Unadjusted cumulative incidence ratios were estimated comparing estimates from the baseline and surveillance data. Using pooled baseline and surveillance data, Poisson regression model for panel data was used to estimate adjusted cumulative incidence ratios for children aged 9–47 months under each treatment category. The Poisson model used generalized estimating equations (GEE) with population-averaged estimates. The Poisson model adjusted for sex, age group, and implementation area (Area 1 or 2). The standard errors were adjusted for heteroscedasticity using options for robust standard errors with exchangeable autocorrelation function. All statistical analysis was implemented in Stata 14 I/C (StataCorp 2015).
The pre-specified protocol for this study included a cross-over design in which children in Area 1 would begin with the playpens and those in Area 2 would begin with the creches in year 1, and adding a second intervention (creches for Area 1 and playpens for Area 2) in year 2 (Hyder et al. 2014a; Hyder et al. 2014b). However, due to significant delays in production of playpens in year 1, children in both Area 1 and 2 were started on the creches in year 1, except for the 5981 children that received the playpen-only. Other deviations to the pre-specified protocol included the use of a one-year recall period for estimating drowning incidence at baseline (as opposed to a five-year recall period) (Hyder et al. 2014a; Hyder et al. 2014b). The change in the baseline recall period was made because the five-year period was found to be unreliable and subject to a more significant recall bias for estimating mortality compared to a one-year period. Since the baseline recall period was limited to 1 year (instead of 5 years), we could not observe the actual time to event for the baseline assessment. Therefore, we used Poisson regression to model the pre-post incidence rate (and count) of drowning mortality rather than to model the time to events (using the Cox Proportional model as pre-specified) (Hyder et al. 2014a).
Ethical approval for this study was obtained from the Institutional Review Boards of the Johns Hopkins Bloomberg School of Public Health, the Center for Injury Prevention Research, Bangladesh and International Center for Diarrheal Disease Research, Bangladesh.
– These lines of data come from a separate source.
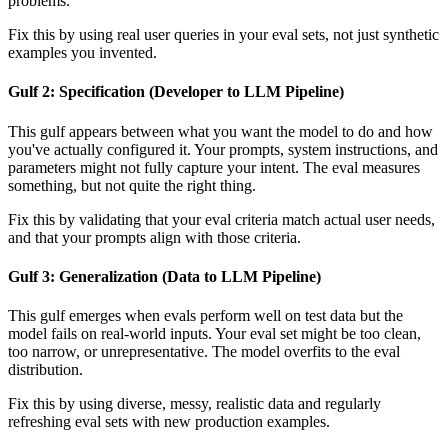
problems.
Fix this by using real user queries in your eval sets, not just synthetic
examples you invented.
Gulf 2: Specification (Developer to LLM Pipeline)
This gulf appears between what you want the model to do and how
you've actually configured it. Your prompts, system instructions, and
parameters might not fully capture your intent. The eval measures
something, but not quite the right thing.
Fix this by validating that your eval criteria match actual user needs,
and that your prompts align with those criteria.
Gulf 3: Generalization (Data to LLM Pipeline)
This gulf emerges when evals perform well on test data but the
model fails on real-world inputs. Your eval set might be too clean,
too narrow, or unrepresentative. The model overfits to the eval
distribution.
Fix this by using diverse, messy, realistic data and regularly
refreshing eval sets with new production examples.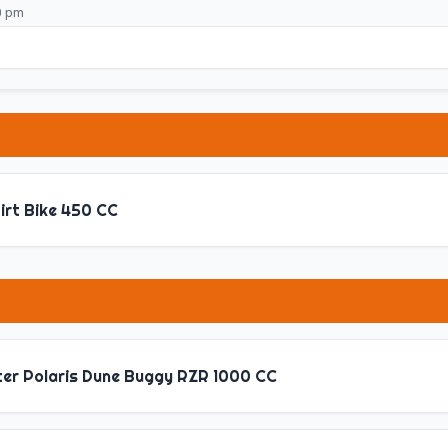
0 pm
irt Bike 450 CC
ter Polaris Dune Buggy RZR 1000 CC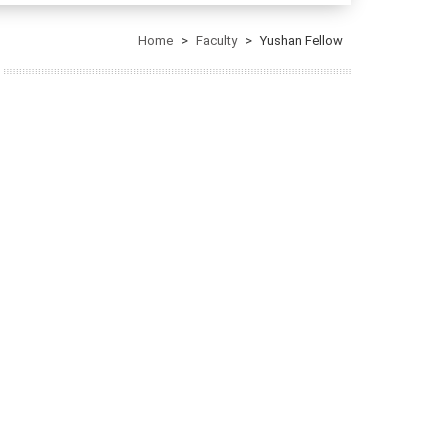
Home
Faculty
Yushan Fellow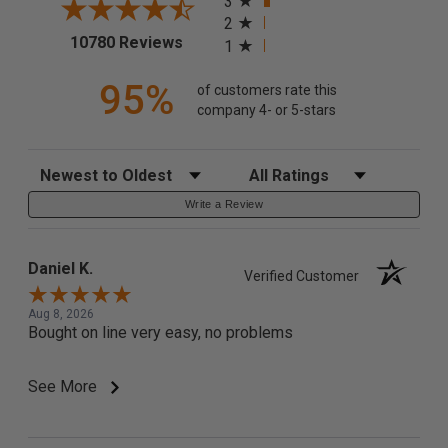
3
2
(opens in a new tab)
10780 Reviews
1
95%
of customers rate this
company 4- or 5-stars
Sort Reviews
Filter Reviews by Rating
Write a Review
Daniel K.
Verified Customer
Aug 8, 2026
Bought on line very easy, no problems
See More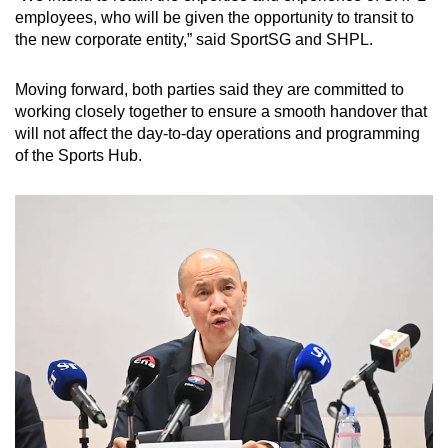
employees, who will be given the opportunity to transit to
the new corporate entity,” said SportSG and SHPL.
Moving forward, both parties said they are committed to
working closely together to ensure a smooth handover that
will not affect the day-to-day operations and programming
of the Sports Hub.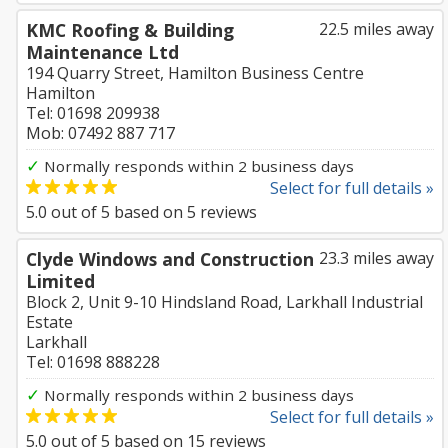
KMC Roofing & Building
22.5 miles away
Maintenance Ltd
194 Quarry Street, Hamilton Business Centre
Hamilton
Tel: 01698 209938
Mob: 07492 887 717
✓
Normally responds within 2 business days
Select for full details »
5.0
out of
5
based on
5
reviews
Clyde Windows and Construction
23.3 miles away
Limited
Block 2, Unit 9-10 Hindsland Road, Larkhall Industrial
Estate
Larkhall
Tel: 01698 888228
✓
Normally responds within 2 business days
Select for full details »
5.0
out of
5
based on
15
reviews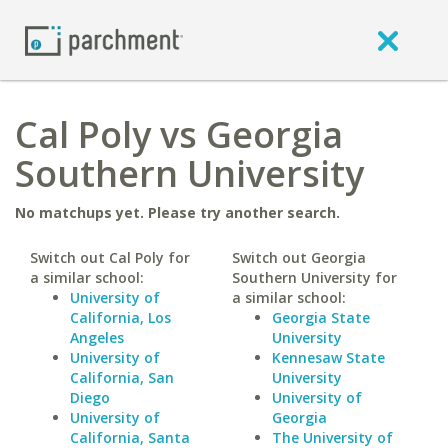
Cal Poly vs Georgia
Southern University
No matchups yet. Please try another search.
Switch out Cal Poly for
Switch out Georgia
a similar school:
Southern University for
University of
a similar school:
California, Los
Georgia State
Angeles
University
University of
Kennesaw State
California, San
University
Diego
University of
University of
Georgia
California, Santa
The University of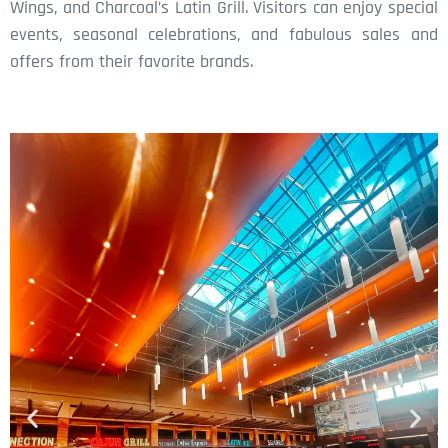
Wings, and Charcoal’s Latin Grill. Visitors can enjoy special
events, seasonal celebrations, and fabulous sales and
offers from their favorite brands.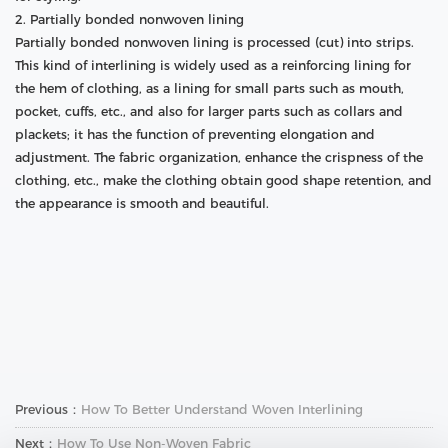
2. Partially bonded nonwoven lining
Partially bonded nonwoven lining is processed (cut) into strips.
This kind of interlining is widely used as a reinforcing lining for
the hem of clothing, as a lining for small parts such as mouth,
pocket, cuffs, etc., and also for larger parts such as collars and
plackets; it has the function of preventing elongation and
adjustment. The fabric organization, enhance the crispness of the
clothing, etc., make the clothing obtain good shape retention, and
the appearance is smooth and beautiful.
Previous：
How To Better Understand Woven Interlining
Next：
How To Use Non-Woven Fabric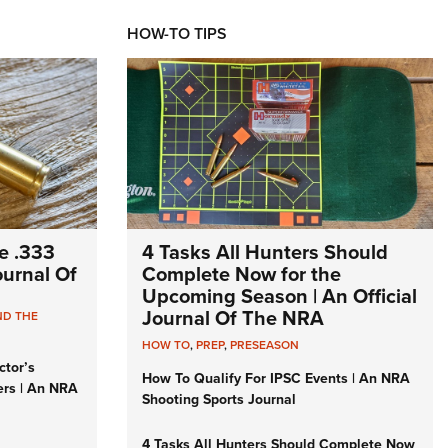
HOW-TO TIPS
e .333
4 Tasks All Hunters Should
Journal Of
Complete Now for the
Upcoming Season | An Official
Journal Of The NRA
ND THE
HOW TO
,
PREP
,
PRESEASON
ctor’s
How To Qualify For IPSC Events | An NRA
ers | An NRA
Shooting Sports Journal
4 Tasks All Hunters Should Complete Now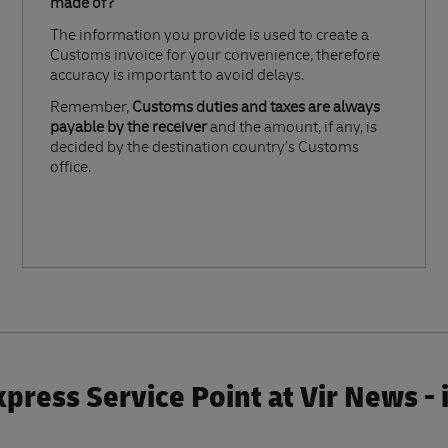
made of?​
The information you provide is used to create a
Customs invoice for your convenience, therefore
accuracy is important to avoid delays.​
Remember,
Customs duties and taxes are always
payable by the receiver
and the amount, if any, is
decided by the destination country’s Customs
office.
press Service Point at Vir News -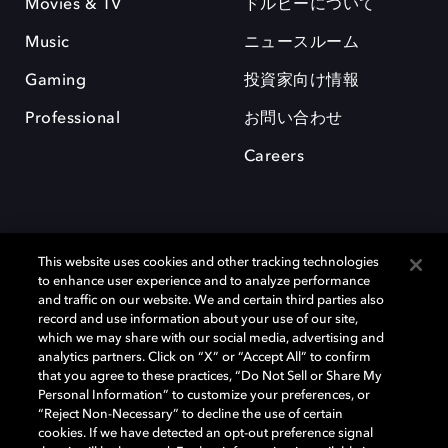
Movies & TV
ドルビーについて
Music
ニュースルーム
Gaming
投資家向け情報
Professional
お問い合わせ
Careers
This website uses cookies and other tracking technologies
to enhance user experience and to analyze performance
and traffic on our website. We and certain third parties also
record and use information about your use of our site,
which we may share with our social media, advertising and
Dolby、ドルビー、およびダブルD記号は、アメリカ合衆国とまたはその
analytics partners. Click on “X” or “Accept All” to confirm
他の国におけるドルビーラボラトリーズの商標または登録商標です。 そ
that you agree to these practices, “Do Not Sell or Share My
の他の商標はそれぞれの合法的権利保有者の所有物です。 © 2025 Dolby
Personal Information” to customize your preferences, or
Laboratories, Inc. All rights reserved.
“Reject Non-Necessary” to decline the use of certain
cookies. If we have detected an opt-out preference signal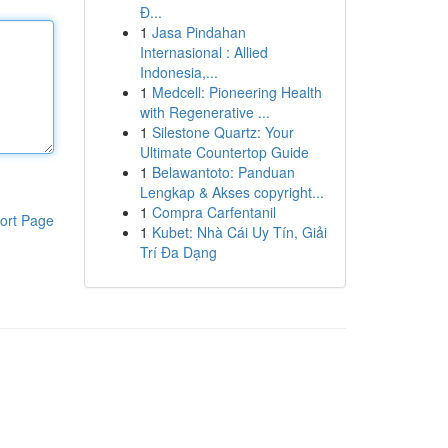
Đ...
1
Jasa Pindahan
Internasional : Allied
Indonesia,...
1
Medcell: Pioneering Health
with Regenerative ...
1
Silestone Quartz: Your
Ultimate Countertop Guide
1
Belawantoto: Panduan
Lengkap & Akses copyright...
1
Compra Carfentanil
ort Page
1
Kubet: Nhà Cái Uy Tín, Giải
Trí Đa Dạng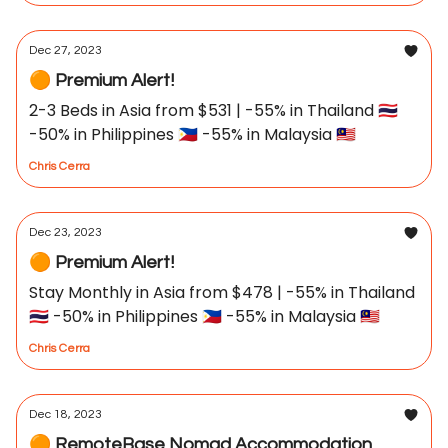
Dec 27, 2023
🟠 Premium Alert!
2-3 Beds in Asia from $531 | -55% in Thailand 🇹🇭
-50% in Philippines 🇵🇭 -55% in Malaysia 🇲🇾
Chris Cerra
Dec 23, 2023
🟠 Premium Alert!
Stay Monthly in Asia from $478 | -55% in Thailand
🇹🇭 -50% in Philippines 🇵🇭 -55% in Malaysia 🇲🇾
Chris Cerra
Dec 18, 2023
🟠 RemoteBase Nomad Accommodation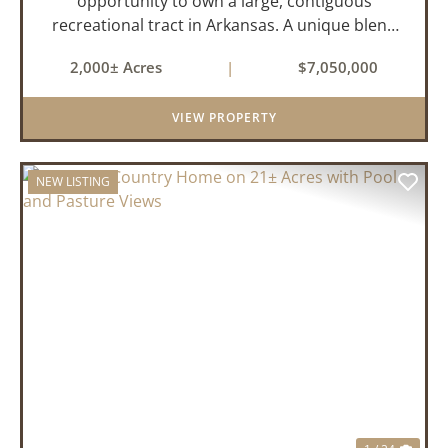
opportunity to own a large, contiguous
recreational tract in Arkansas. A unique blend
of upland and bottomland habitat, it features
2,000± Acres
|
$7,050,000
creeks, ponds, wetlands, hardwood stands, and
miles of interior trail...
VIEW PROPERTY
NEW LISTING
PREVIOUS
NEX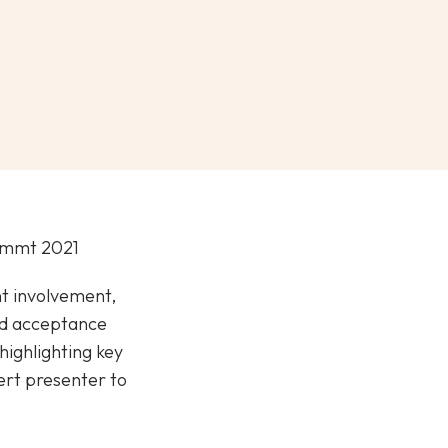
Summt 2021
nt involvement,
nd acceptance
highlighting key
ert presenter to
Fifty-one UIPCs were established, 561 UIPCs members were trained on childhood injury and drowning prevention activities, 800 VIPCs (1–2 VIPCs per village) were established, and 5600 VIPCs members were trained. A total of 3205 creches (average of 7 creches per village) were established over the study period, and 55,790 playpens were procured and distributed; 38,971 of these playpens were wooden playpens (and were all distributed in Area 1), while the remainder were plastic playpens (distributed in Area 2). A total of 1600 creches were established in Area 1, and 1605 in Area 2.
The baseline census conducted in 2013 included 92,940 children aged 0–47 months, 91% of these were children aged 12–47 months and 51% were male (Table 1). Eighty fatal drowning events were recorded during the one-year period preceding the baseline census for all children age 0–47 months, 78 (98%) of these events were recorded among children aged 12–47 months. The post 2013 surveillance study included 122,032 children aged 0–47 months, and recorded 105 fatal drowning events over a 2 year period. Eighty-seven percent of these children were aged 12–47 months, and 86 (82%) of the drowning events were recorded in this age group. The cumulative incidence of drowning was 86.73 (95% CI: 69.67–107.97) and 43.03 (95% CI: 35.55–52.10) per 100,000 population per year for children aged 0–47 months during the baseline and implementation period, respectively. This represents a cumulative incidence ratio of 0.40 (95% CI: 0.28–0.57) comparing baseline to implementation period (Table 1).
There were 19 drowning deaths recorded among those aged 0–11 months during the implementation period compared to 2 deaths at baseline. Ten of these 19 deaths occurred among children 9 months or older, and 16 of these deaths occurred in Area 2. Accepting the data at face value, this would correspond to a heightened risk ratio of 7.21 (95% CI: 1.58–32.92) in the 0–11 month age group during the intervention period. For all other age groups, the risk was reduced during the intervention period (Table 1).
During the implementation period, 5981 children were exposed to the playpen-only and did not attend creches. On an intention to treat basis, 70,594 and 39,479 received creche-only and creche plus playpen treatment, respectively (Table 2). Of the 110,073 that received to any type of creche treatment, 64,096 (58%) ever attended a creche. There was no report of any disease outbreak in the creches during the study period, and less than 0.5% of children that ever attended a creche stopped attending due to any type of illness. Of those who ever attended a creche, 63% of children attended the creches regularly (5 or more days per week for 4 h per day (9 am – 1 pm)), 27% attended often (2–4 days per week), and 10% infrequently (less than 2 days per week). Each creche had an average of 20 children. There was poor compliance with the use of the playpens. Follow up surveys and home site visits showed that 84% of those who received only the playpens did not use them during 8–9 out of 10 home site visits on average. Out of those not using their playpen, 75% reported that the children do not like to stay inside playpen.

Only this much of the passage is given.